Introduction to R
What is R?
According to their site http://www.r-project.org/ :
"R is a language and environment for statistical computing and graphics."
"R provides a wide variety of statistical (linear and nonlinear modelling, classical statistical tests, time-series analysis, classification, clustering, ...) and graphical techniques, and is highly extensible."
"One of R's strengths is the ease with which well-designed publication-quality plots can be produced, including mathematical symbols and formulae where needed."

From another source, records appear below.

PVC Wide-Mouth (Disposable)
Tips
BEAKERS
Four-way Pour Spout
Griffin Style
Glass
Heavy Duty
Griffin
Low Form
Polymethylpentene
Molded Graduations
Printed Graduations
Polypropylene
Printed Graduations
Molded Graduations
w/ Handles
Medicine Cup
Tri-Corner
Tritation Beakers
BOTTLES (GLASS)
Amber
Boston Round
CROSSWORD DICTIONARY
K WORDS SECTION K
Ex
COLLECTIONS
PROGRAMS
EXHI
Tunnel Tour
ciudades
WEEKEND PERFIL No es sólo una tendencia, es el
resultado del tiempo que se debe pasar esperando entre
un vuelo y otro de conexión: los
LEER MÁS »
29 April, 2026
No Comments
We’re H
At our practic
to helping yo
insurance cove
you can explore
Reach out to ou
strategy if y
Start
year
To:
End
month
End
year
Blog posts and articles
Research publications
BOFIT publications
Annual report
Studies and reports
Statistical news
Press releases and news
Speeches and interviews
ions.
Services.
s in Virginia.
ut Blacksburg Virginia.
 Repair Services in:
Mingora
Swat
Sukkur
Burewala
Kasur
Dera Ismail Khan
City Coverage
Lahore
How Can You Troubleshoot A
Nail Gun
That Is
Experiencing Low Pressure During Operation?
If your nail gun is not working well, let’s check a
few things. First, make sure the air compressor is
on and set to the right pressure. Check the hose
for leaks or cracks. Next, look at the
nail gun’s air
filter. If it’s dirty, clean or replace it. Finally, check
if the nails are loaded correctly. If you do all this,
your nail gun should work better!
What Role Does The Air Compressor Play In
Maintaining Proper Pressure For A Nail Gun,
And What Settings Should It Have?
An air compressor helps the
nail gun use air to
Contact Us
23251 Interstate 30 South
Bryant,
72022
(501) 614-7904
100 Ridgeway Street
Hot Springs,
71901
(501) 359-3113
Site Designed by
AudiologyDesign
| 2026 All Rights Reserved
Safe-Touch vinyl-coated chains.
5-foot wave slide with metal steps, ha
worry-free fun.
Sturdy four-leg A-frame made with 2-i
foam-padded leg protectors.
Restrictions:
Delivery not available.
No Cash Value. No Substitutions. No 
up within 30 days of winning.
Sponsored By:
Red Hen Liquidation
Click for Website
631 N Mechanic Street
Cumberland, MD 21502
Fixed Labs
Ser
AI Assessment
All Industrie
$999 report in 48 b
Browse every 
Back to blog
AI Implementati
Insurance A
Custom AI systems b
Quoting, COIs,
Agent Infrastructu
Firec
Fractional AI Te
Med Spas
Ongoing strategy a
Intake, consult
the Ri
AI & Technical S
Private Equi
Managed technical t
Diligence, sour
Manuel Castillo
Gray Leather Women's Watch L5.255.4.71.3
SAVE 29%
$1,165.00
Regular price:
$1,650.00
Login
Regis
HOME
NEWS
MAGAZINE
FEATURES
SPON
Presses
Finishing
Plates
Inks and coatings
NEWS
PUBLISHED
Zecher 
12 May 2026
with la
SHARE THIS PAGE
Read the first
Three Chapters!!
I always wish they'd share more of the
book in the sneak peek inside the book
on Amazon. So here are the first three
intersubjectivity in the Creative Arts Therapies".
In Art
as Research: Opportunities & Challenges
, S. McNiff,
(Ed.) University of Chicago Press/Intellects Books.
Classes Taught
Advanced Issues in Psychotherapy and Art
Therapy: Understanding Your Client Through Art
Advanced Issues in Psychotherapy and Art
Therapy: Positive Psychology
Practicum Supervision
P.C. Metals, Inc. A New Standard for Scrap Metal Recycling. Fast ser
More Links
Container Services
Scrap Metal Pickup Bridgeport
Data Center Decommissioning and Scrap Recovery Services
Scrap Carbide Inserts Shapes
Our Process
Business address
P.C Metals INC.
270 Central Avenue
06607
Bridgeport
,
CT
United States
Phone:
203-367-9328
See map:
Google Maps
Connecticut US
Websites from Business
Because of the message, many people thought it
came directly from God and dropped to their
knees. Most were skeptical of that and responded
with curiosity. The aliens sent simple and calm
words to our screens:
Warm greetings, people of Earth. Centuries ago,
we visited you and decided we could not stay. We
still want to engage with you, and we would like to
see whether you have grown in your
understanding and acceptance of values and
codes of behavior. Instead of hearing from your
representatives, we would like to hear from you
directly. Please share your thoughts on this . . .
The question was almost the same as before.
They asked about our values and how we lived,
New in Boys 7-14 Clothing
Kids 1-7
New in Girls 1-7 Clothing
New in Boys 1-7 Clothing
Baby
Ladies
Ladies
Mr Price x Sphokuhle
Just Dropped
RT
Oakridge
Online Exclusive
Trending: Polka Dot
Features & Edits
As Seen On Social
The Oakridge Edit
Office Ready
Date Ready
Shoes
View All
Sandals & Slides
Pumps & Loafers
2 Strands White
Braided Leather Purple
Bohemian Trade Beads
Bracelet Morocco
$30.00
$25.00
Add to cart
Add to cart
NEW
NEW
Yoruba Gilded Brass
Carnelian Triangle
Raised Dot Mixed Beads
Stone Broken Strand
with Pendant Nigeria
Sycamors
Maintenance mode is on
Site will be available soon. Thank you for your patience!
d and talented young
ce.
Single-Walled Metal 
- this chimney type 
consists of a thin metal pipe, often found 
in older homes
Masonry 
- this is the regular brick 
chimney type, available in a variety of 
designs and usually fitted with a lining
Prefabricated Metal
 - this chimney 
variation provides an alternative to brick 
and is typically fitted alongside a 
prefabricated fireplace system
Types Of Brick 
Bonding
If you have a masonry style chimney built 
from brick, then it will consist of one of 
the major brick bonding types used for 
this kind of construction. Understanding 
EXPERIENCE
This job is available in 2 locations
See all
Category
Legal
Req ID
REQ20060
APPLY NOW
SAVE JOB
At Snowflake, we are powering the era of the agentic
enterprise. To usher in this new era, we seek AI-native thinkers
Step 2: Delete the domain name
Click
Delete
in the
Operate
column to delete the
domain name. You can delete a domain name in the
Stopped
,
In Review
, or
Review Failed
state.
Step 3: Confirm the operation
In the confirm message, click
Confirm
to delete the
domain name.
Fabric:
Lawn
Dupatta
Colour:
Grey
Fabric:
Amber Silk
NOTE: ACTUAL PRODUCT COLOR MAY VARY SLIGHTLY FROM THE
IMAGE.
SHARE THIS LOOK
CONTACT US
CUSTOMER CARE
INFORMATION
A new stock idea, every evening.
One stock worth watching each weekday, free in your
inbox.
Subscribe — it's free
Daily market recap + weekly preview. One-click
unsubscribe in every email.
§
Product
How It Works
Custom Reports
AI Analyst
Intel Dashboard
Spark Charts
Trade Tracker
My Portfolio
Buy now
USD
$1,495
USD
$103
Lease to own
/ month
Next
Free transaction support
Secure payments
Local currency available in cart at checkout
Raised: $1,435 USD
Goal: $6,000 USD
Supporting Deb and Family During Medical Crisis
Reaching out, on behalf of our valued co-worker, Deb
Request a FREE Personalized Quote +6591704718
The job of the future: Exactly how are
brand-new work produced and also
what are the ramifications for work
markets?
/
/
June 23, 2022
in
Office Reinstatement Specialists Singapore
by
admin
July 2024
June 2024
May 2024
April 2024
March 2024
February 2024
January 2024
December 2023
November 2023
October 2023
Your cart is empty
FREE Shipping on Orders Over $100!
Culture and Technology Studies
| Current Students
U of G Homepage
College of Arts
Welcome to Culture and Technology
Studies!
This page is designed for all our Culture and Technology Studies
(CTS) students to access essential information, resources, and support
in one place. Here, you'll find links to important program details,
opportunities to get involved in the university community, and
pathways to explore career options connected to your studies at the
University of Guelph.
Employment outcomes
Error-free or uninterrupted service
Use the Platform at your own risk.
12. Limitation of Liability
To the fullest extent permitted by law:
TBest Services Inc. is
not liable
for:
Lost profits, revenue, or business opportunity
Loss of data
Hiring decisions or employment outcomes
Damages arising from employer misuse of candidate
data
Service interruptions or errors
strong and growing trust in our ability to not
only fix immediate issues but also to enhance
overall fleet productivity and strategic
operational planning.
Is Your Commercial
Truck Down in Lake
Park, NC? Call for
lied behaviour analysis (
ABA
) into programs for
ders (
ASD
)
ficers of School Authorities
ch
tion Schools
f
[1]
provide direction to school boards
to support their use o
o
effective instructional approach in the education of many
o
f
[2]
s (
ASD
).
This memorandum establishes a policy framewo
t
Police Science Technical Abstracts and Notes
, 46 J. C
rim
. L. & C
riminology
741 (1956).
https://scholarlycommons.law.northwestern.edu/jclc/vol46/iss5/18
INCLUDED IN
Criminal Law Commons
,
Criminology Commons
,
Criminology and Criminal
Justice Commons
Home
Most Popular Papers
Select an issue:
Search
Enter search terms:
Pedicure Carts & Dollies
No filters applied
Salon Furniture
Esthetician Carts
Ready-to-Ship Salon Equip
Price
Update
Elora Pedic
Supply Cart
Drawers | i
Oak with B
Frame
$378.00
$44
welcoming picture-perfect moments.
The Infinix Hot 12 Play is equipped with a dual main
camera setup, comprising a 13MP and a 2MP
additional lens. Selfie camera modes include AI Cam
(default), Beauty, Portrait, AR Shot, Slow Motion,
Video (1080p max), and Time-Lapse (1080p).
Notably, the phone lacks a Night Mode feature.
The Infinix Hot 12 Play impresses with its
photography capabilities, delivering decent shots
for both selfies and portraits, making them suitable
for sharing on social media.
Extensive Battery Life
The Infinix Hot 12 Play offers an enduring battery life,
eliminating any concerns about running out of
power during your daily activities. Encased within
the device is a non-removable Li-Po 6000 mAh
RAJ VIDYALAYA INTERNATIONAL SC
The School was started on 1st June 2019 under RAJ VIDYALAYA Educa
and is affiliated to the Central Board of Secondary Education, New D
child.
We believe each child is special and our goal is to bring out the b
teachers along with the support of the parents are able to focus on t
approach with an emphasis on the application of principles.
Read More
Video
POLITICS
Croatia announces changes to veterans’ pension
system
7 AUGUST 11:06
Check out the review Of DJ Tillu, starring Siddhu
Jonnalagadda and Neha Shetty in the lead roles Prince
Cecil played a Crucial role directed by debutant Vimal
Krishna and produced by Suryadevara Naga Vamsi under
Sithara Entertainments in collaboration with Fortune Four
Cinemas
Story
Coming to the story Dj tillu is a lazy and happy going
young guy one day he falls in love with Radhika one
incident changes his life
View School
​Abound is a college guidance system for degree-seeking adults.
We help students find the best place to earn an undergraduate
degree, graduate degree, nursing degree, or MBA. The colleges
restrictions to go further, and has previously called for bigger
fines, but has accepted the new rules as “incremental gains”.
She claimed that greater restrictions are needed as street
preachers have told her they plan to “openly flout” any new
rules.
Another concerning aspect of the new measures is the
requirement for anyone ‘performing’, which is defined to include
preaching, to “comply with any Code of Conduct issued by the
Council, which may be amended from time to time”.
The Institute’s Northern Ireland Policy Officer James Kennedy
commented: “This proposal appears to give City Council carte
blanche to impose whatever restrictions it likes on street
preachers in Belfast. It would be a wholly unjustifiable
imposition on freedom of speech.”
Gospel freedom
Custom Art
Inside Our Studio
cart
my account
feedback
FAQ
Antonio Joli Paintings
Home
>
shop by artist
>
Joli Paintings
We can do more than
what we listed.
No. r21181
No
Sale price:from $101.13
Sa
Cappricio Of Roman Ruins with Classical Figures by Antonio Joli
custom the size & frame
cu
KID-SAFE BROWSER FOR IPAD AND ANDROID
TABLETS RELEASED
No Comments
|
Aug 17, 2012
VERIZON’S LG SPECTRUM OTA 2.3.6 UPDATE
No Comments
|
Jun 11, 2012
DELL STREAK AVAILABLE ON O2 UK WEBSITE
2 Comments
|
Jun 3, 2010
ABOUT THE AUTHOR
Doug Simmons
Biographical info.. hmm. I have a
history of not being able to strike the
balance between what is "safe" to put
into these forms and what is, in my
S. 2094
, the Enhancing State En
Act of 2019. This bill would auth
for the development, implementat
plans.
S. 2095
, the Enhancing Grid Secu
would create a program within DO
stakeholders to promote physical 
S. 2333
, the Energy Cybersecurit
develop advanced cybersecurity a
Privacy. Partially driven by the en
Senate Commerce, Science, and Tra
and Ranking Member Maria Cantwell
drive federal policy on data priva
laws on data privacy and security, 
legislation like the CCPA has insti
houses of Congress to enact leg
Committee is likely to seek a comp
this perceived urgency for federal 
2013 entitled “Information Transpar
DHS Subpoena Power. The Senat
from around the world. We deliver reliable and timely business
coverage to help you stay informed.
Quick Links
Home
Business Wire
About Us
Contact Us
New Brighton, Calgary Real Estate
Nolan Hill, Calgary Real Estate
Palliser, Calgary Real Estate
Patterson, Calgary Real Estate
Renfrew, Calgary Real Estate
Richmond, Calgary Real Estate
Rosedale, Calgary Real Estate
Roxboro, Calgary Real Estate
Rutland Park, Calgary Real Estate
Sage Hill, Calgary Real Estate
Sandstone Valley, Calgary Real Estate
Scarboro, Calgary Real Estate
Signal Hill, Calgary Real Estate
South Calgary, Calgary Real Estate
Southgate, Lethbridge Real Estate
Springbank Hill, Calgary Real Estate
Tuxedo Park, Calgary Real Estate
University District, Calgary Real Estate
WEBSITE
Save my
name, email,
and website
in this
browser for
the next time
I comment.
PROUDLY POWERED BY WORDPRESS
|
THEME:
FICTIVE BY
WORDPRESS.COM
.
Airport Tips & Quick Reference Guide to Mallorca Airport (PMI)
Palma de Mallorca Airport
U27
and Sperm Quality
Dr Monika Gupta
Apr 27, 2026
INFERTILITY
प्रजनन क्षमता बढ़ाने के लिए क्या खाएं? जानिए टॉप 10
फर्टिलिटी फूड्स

Obtaining a copy of the R applications
Download a copy of the most recent version of this application from their site: http://www.r-project.org/
The website will require you to choose a 'CRAN Mirror'. The idea is to find the location geographically closest to you.
Launching R Programs
In R you can enter each line of code at the prompt in a step-by-step approach. You may also save R programs as simple text files to open in a separate window so that you can enter multiple lines of code at once and save your commands.
Here is an example data set you may save on your computer:
Here is an example program:
#Read data file into R as a vector
#Calculate the sample mean
The # symbol indicates a programmer's comment. This text is not read by the R application. This program can either be copied and pasted into the R command line, line by line or as an entire program. You may also source this program from where it is saved on your computer as shown below.
It is often useful to set a working directory so that file names without a pathname will refer to files in that directory on your system. The command getwd() will print your working directory to your screen. The command setwd("/pathname") sets the R working directory. On a Mac, your pathname is shown at the bottom of your Finder window, (/Users/Username/Documents/... for example). The pathname for Windows is "C:/Users/Username/Documents/...".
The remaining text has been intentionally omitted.